DaunoXome + Ara-C vs Daunorubicin + Ara-C in Elderly AML
Status:
Completed
Trial end date:
2005-11-01
Target enrollment:
Participant gender:
Summary
Overall results in the treatment of middle aged adults acute myelogenous leukemia (AML) are
substantially improved in the last decade, with complete remission (CR) rates established to
values of 70 to 80per cent and also encouraging long-term outcome, especially in patients who
can tolerate intensified post remissional treatment strategies. On the contrary, there has
been little progress in the treatment of older patients. In these patients the response rate
generally range between 40 and 60per cent, and overall survival at 2 years is often less than
10 per cent.
Usually, a combination of anthracyclines daunomycin DNR or doxorubicin and cytarabyne Ara-C
has been utilized for the remission-induction treatment, with schedules similar to those
utilized in younger cases, for patients eligible to intensive treatments. Variation of the
dose of DNR has not brought any significant benefit. The EORTC HOVON randomized trial AML9
compared two drugs in induction for previously untreated patients. DNR versus Mithoxantrone
(MTZ). MTZ induction therapy produces a slightly better CR rate than DNR-containing regimen
(47per cent vs 38per cent, P equals 0.069), without any significant effect on remission
duration and survival.

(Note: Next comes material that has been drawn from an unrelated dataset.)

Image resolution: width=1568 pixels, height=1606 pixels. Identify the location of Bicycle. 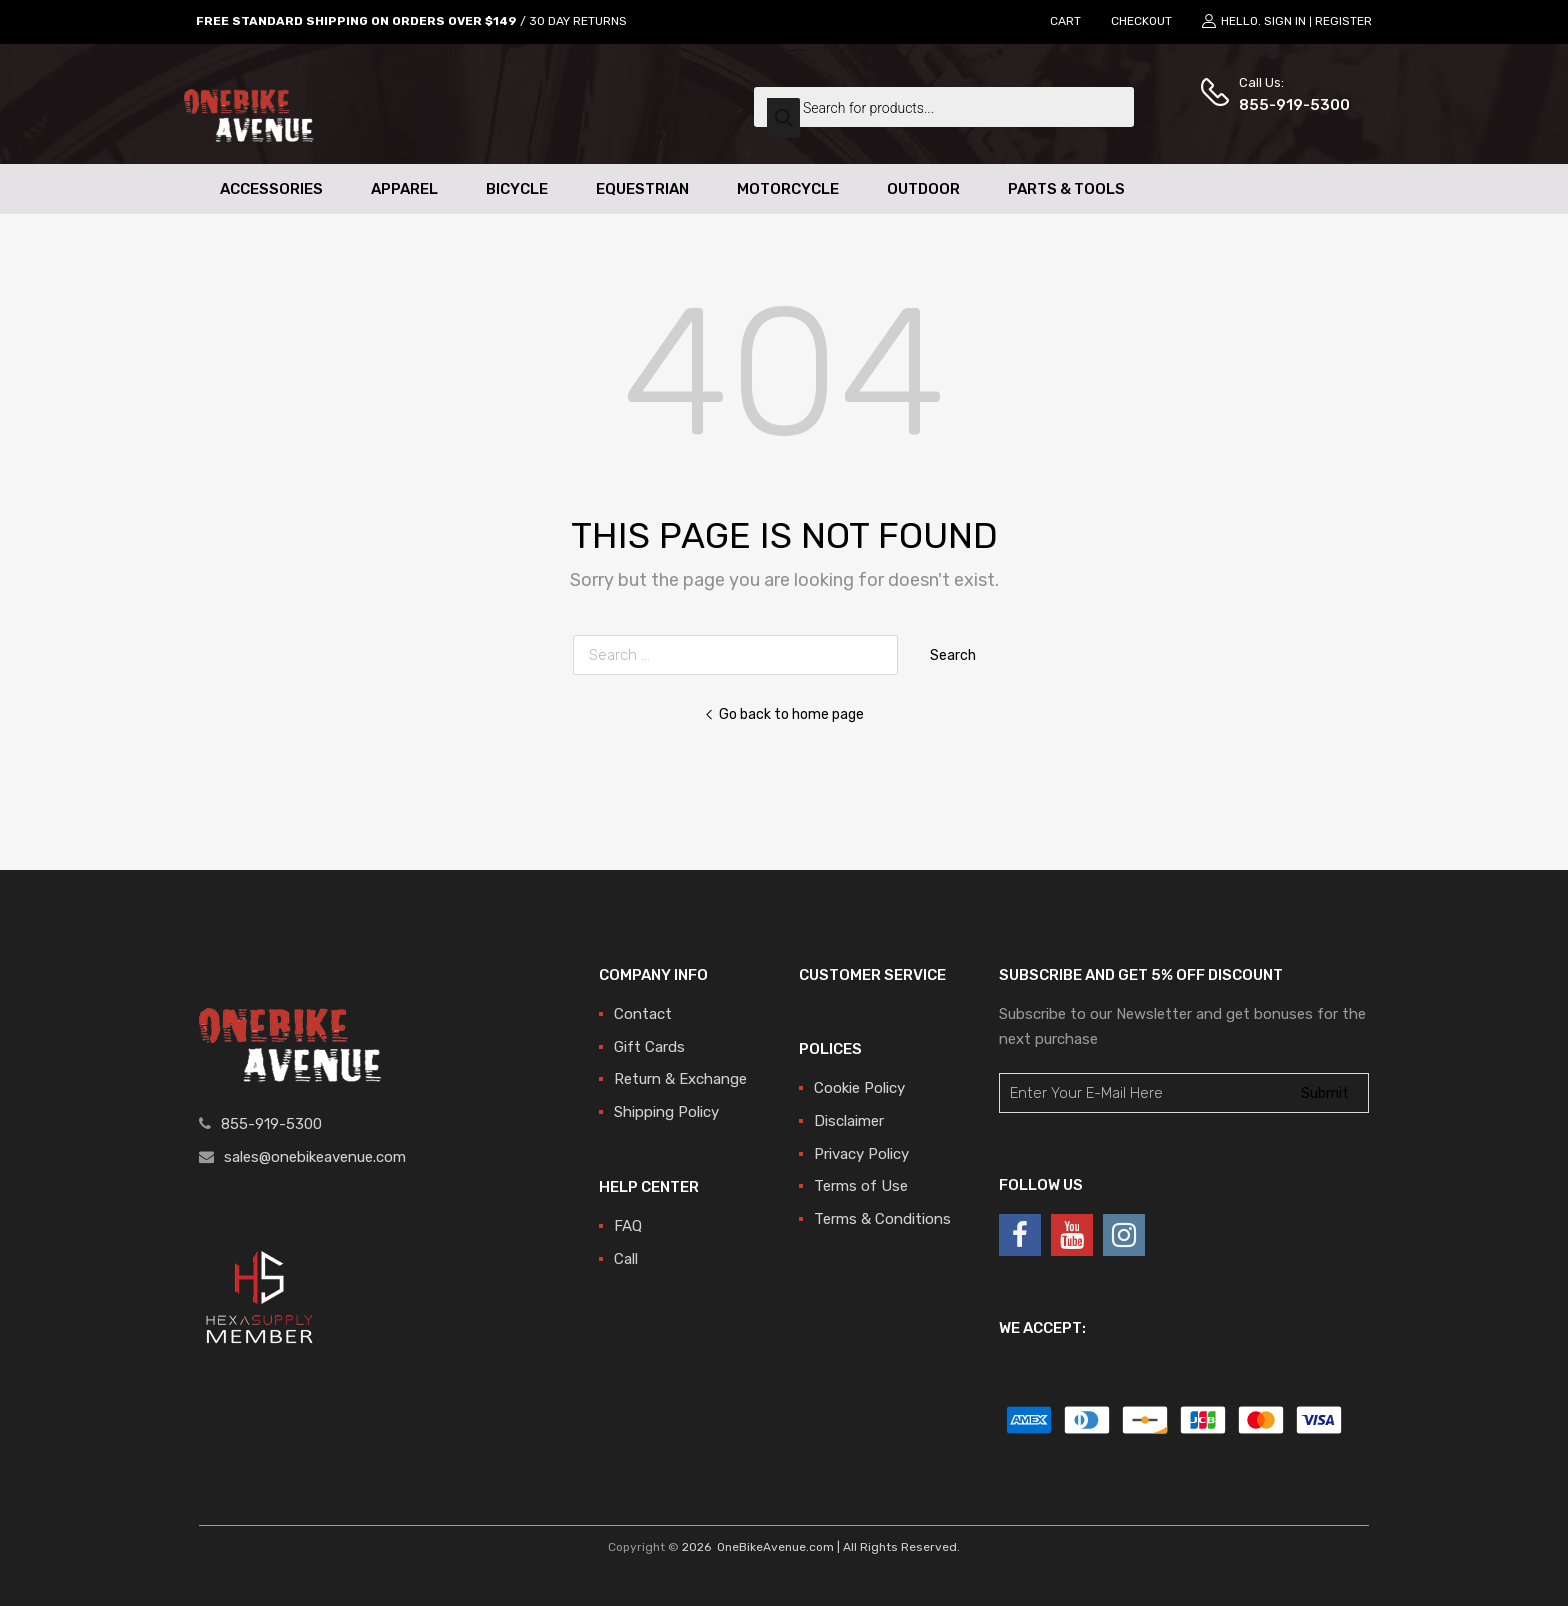
(517, 189).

The DFS probability between the two treatment arms was not different.
The median DFS estimates were 39 weeks in both groups. The DFS rate at 5 years was 8per cent.
Also the duration of survival was similar (p equals 0.23) in the two treatment groups. Median
survival estimates were 36 weeks (DNR) and 39 weeks (MTZ). The percentage of patients still
alive at 5 years were 6per cent and 9per cent respectively.